Oakland A's Prospect Q&A: Kent Walton, OF

One of the Kane County Cougars best offensive players this season has been OF Kent Walton, who was batting .297 with an 805 OPS through Monday. Coming out of BYU, the A's liked Walton so much, they drafted him two years in a row. David Malamut spoke with Walton for a Q&A.

David Malamut: How are the wrist and the thumb?

Kent Walton: The thumb is almost at full strength, and the wrist is too. I got hit by a couple of balls.

DM: How has the season gone so far?

KW: Good so far. I had a few up and downs. Been having good at-bats and a good approach at the plate.

DM: What's your mentality at the plate?

KW: I'm really just trying to get a pitch to hit. I'm not so much worried about the pitcher as they all can throw strikes to get you out, but wait for them to come to you.

DM: What are you working on defensively?

KW: I'm working on my jumps, as this is my first time out in the outfield for about a year and a half after some shoulder surgery, so I'm just trying to get all the jumps back.

DM: What happened to the shoulder?

KW: Labrum on my throwing shoulder. I dove for a ball and I dislocated it in college.

DM: What are you working on offensively?

KW: Trying to stay flat through the ball, trying to make solid contact every time. I'm not so much worried about average or power as just going up there and having good at-bats and hitting the ball hard every time.

DM: What did you learn in high school?

KW: We had a really good coach. I think he played like nine or 10 years in the minors. He taught us how to play the game right.

DM: How about playing at Brigham Young?

KW: I had a big league coach up there Vance Law. He was a smart guy and knew what he was talking about, so I just tried to learn as much as I could before I left.

DM: How was living with Steve Garvey in the summer of 2007 while playing college summer league ball in California?

KW: That was awesome. That was another big leaguer. I just think I've been blessed by being around all of these talents. I learned a lot from him about the game. We just sat around and talked.
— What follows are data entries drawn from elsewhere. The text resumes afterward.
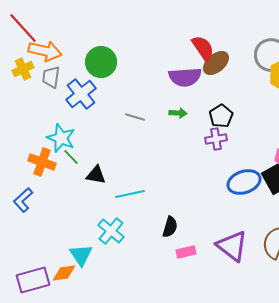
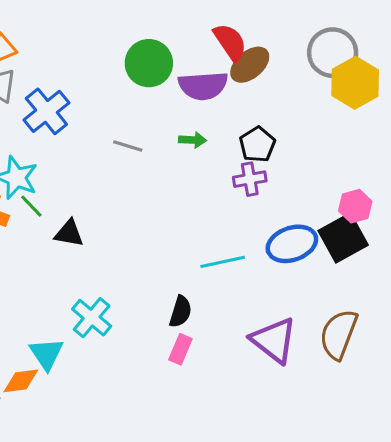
green circle: (101, 62) -> (149, 63), moved
cyan line: (130, 194) -> (223, 262), moved
pink rectangle: (186, 252) -> (180, 349), moved, turned -54

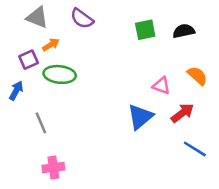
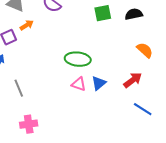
green ellipse: (60, 74) -> (78, 59), moved
pink triangle: (161, 86) -> (79, 84), moved
blue triangle: (140, 117) -> (99, 83), size x0.7

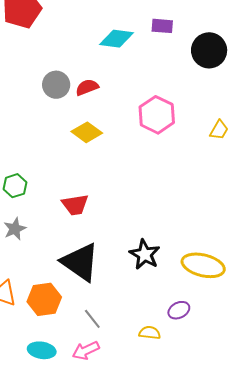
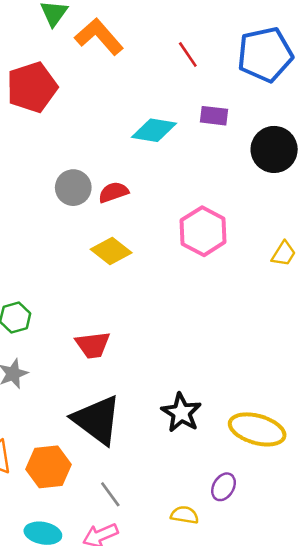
purple ellipse: (179, 310) -> (223, 487), turned -35

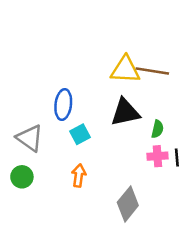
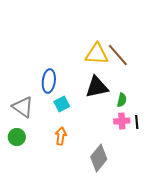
brown line: (152, 71) -> (118, 55), turned 40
We went out and hit at times as they had a cage in their back yard. So I went and learned from him, so he would just sit there and give us lessons and stuff.

DM: How was draft day the first time?

KW: The first time it was a little bit of a disappointment as I was hoping to go a little bit higher. I was a little surprised that it was so late, but I went back to college and it all worked out. They came back and picked me the following year which was even more of a surprise.
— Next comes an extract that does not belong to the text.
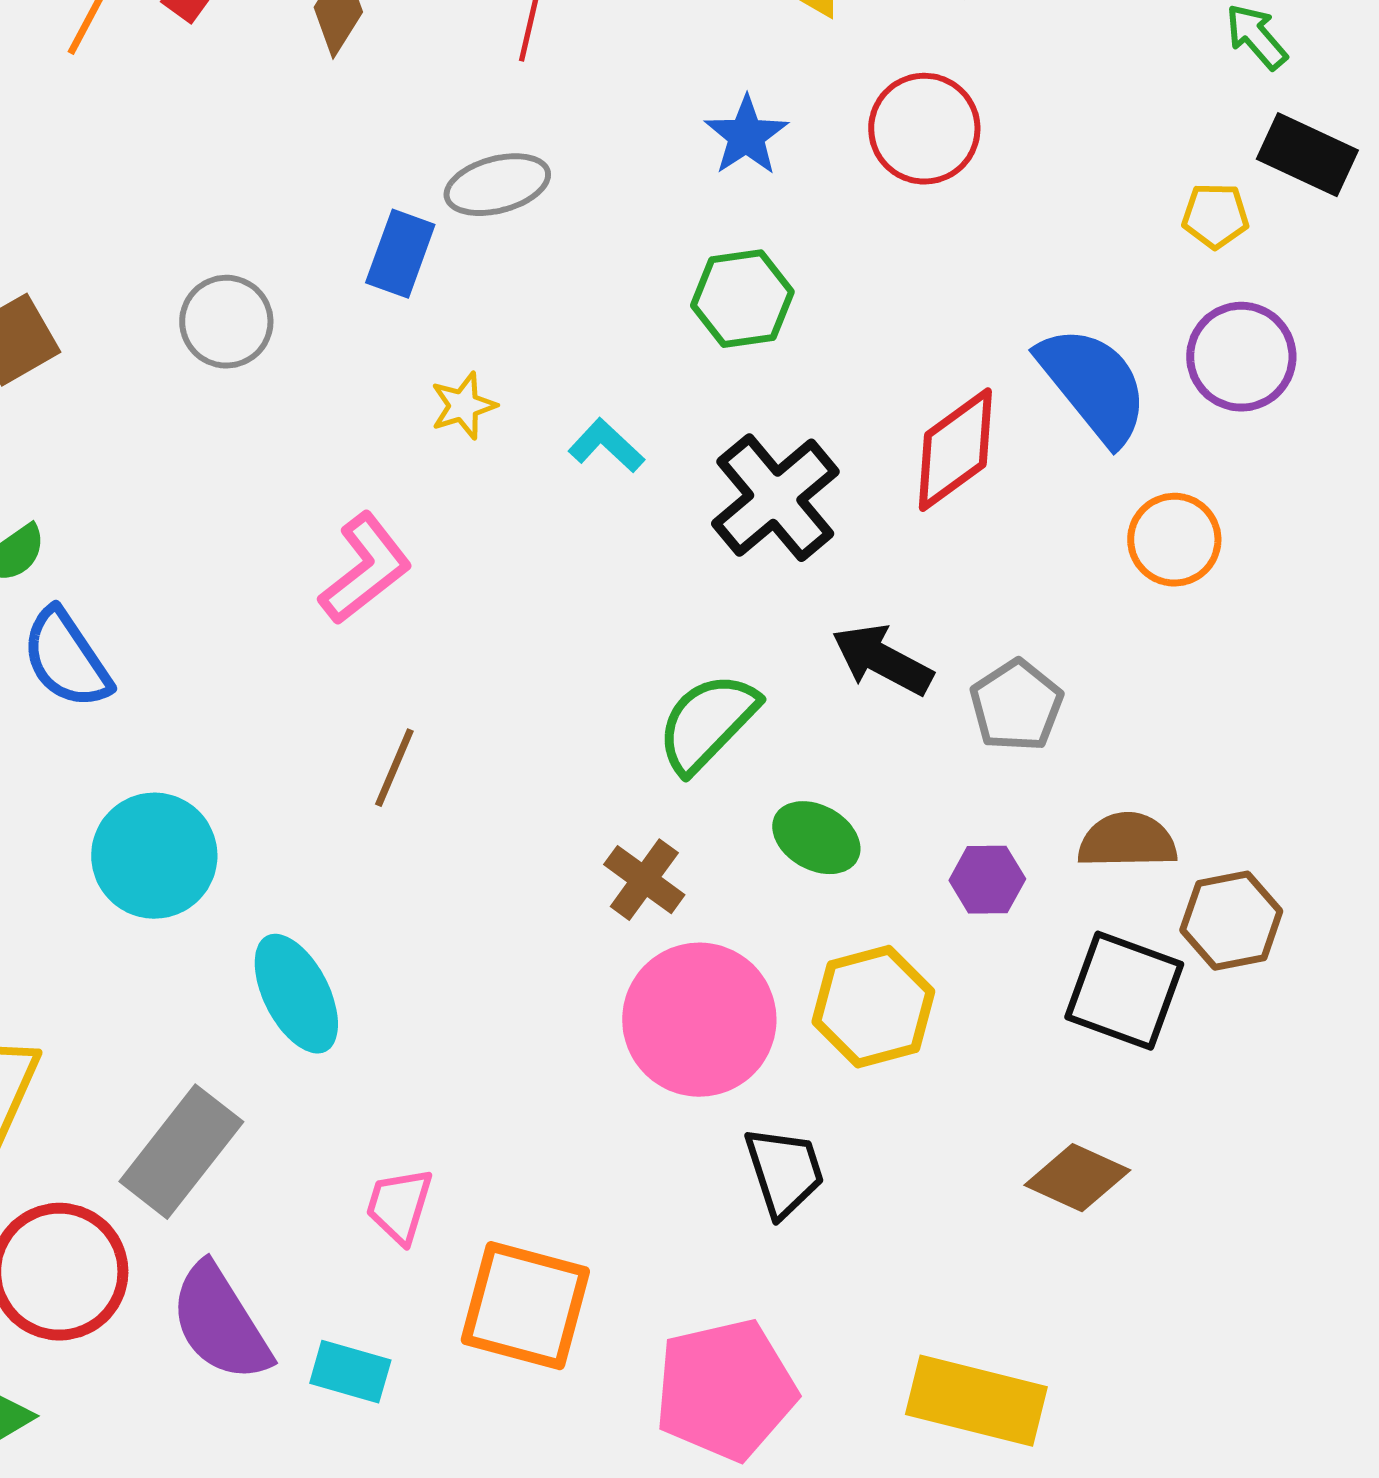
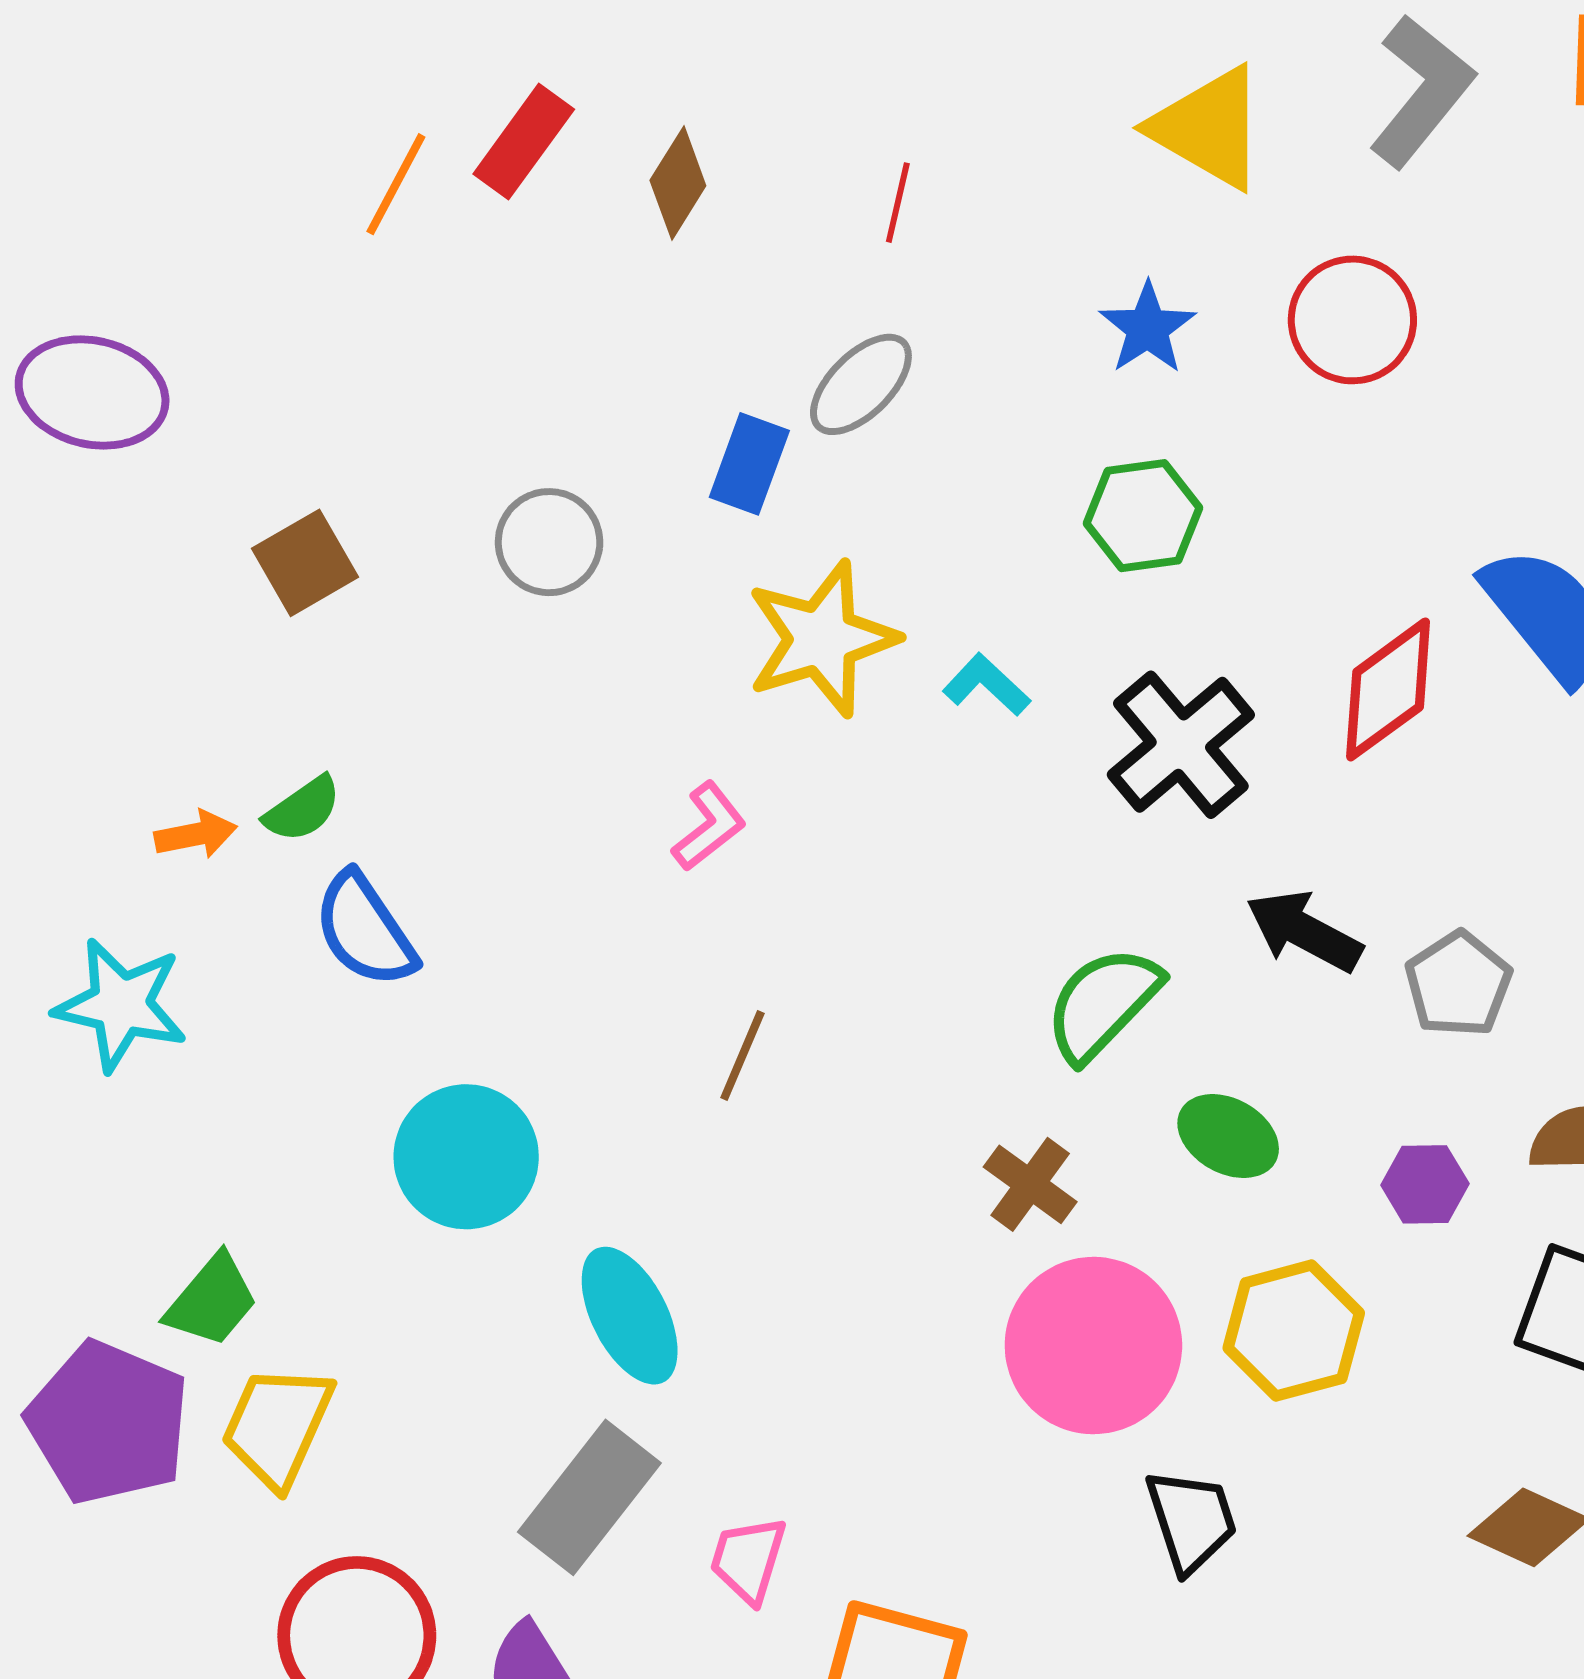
gray ellipse: (497, 185) -> (861, 384), turned -30
yellow star: (463, 406) -> (822, 639), size x2.0
pink L-shape: (365, 569) -> (709, 826), size x0.7
gray rectangle: (181, 1152) -> (589, 1497), moved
DM: Being drafted by Oakland twice?

KW: I really liked the organization. I was sad that we didn't come to terms in the first year as I wanted to play with them. That is one of the few teams you dream of going to. They have a great minor league system and just the way they run things is awesome.

DM: Playing in Vancouver?

KW: That was fun. I've never played baseball out of the States. That was something cool. They have great fans, and it was an experience that I've carried over to this year. We had a really good hitting coach, Casey Myers, for him to teach. He was a two-time All Pac-10 [player]. He is just one of those real knowledgeable guys out there, and just to learn the game from Rick Magnate [Canadians' manager], he is a really good coach.

DM: How about the Midwest League so far?

KW: I really like it. The fans are great. Nuke [Cougars manager Aaron Nieckula] is really intense. I don't think I have ever had a coach like that. He makes us play the best we can every single day. The travel is a lot better than it was up in Vancouver. We were one of the furthest teams away so I think our shortest trip was three hours, and our longest was 15-16.

DM: If you were not playing baseball what would you be doing?

KW: I would be golfing. I love the game of golf. I've been playing since I was little.

DM: What besides baseball and golf do you like to do?

KW: I love playing cards with all of the guys, but I also like to hunt and fish.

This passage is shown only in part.